◆ **WORK TO BE COMPLETED**: Your result should be the lines holding the word "Laser", copied from the entries below.
SUPPLIED DATA START
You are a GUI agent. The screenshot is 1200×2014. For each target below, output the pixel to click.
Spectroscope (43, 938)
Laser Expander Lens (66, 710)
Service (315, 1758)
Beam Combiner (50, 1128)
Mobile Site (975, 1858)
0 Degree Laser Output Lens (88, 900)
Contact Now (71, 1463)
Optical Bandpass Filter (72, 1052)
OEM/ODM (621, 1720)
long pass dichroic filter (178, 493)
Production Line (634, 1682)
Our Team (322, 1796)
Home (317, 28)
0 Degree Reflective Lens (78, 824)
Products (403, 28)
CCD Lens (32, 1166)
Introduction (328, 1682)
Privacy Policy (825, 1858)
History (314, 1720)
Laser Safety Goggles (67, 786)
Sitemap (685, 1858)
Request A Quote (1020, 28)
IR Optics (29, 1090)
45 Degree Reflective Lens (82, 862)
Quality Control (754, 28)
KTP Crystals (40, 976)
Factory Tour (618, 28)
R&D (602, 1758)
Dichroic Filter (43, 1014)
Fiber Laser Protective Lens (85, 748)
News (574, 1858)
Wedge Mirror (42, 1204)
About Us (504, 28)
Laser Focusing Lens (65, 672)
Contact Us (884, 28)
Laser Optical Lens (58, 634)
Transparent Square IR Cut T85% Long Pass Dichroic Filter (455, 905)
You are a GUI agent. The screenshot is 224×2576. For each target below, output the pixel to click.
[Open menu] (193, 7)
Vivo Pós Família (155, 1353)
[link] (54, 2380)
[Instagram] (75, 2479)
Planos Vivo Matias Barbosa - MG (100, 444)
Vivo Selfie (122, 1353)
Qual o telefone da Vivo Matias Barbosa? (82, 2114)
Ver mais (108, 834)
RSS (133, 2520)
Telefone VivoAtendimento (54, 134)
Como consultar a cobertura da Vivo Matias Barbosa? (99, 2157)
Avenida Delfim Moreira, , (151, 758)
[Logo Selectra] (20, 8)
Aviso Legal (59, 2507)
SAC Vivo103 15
SUPPLIED DATA END
◆ **TASK ANSWER**:
Laser Expander Lens (66, 710)
0 Degree Laser Output Lens (88, 900)
Laser Safety Goggles (67, 786)
Fiber Laser Protective Lens (85, 748)
Laser Focusing Lens (65, 672)
Laser Optical Lens (58, 634)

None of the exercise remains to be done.